The deaths this week, especially Dorothy’s, left me numb. I’ve heard five amazing messages this week, and the message this morning touched me more deeply than I was prepared to be touched. God knew it was time to weep for mama. I put off weeping four years ago. I cried and cried and cried, but I didn’t weep until today. Weeping with abandon in front of others isn’t something I would have chosen to do, and it’s far too personal and intimate to do in from of others, but God knows that weeping together is part of the grieving process. I felt a sense of release on that altar that can only come when I let go of everything and let God and others hear my heart and my hurt.

It isn’t easy to let others hear my heart, but weeping frees the spirit and opens the heart as nothing else. As I watched Pastor Jeff, a big strong man, tear up as he talked of his own journey, the way was wide open for me to do the same. Letting others see our vulnerability opens doors for ourselves and others. Jesus wept openly for Lazarus. He was a very strong man who loved his friend dearly. Perhaps He cried because He knew he was bringing his friend back into a world of pain. Perhaps he cried because he knew Lazarus had suffered and would suffer again at the hands of death. 

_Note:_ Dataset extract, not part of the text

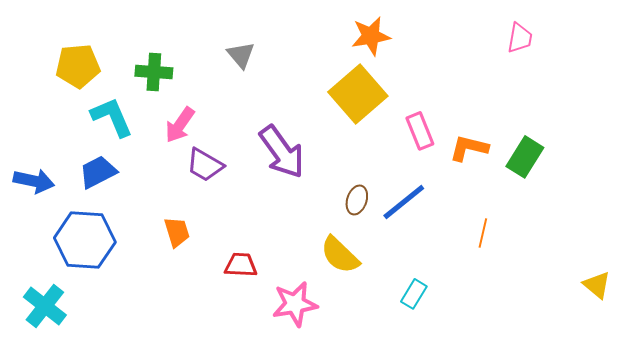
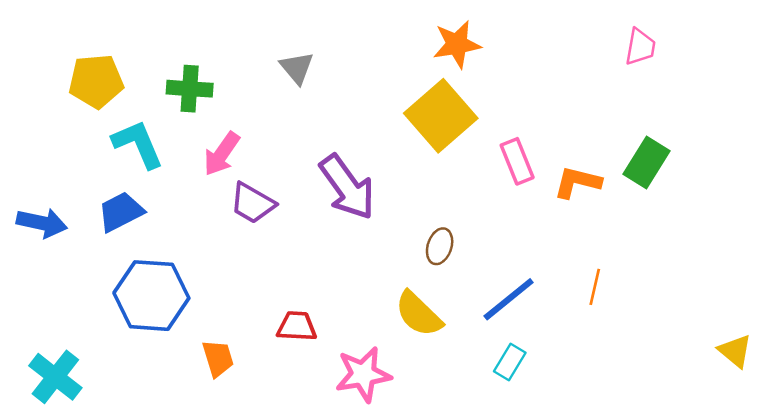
green rectangle: (525, 157) -> (646, 163), moved
blue line: (404, 202) -> (509, 299), moved
orange trapezoid: (177, 232) -> (218, 358), moved
blue hexagon: (85, 240) -> (151, 296), moved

Christ gives me hope and is my strong center. That was the beautiful message this morning. God’s grief is good grief because He is my hope, my comfort, my rock, and my redeemer. He never moves or changes, and that is the best news of all. There will always be weeping and loss in this world, but I can walk in God’s kingdom and chose to grieve as He grieves knowing that I can grieve with Him and share my grief and His love with those in my path. I will weep until I am with God in heaven, and I learned today that weeping is a very powerful form of prayer. That changes my journey in a most beautiful way. That’s good grief, and I thank God for showing me the difference between the world’s way of grieving and His.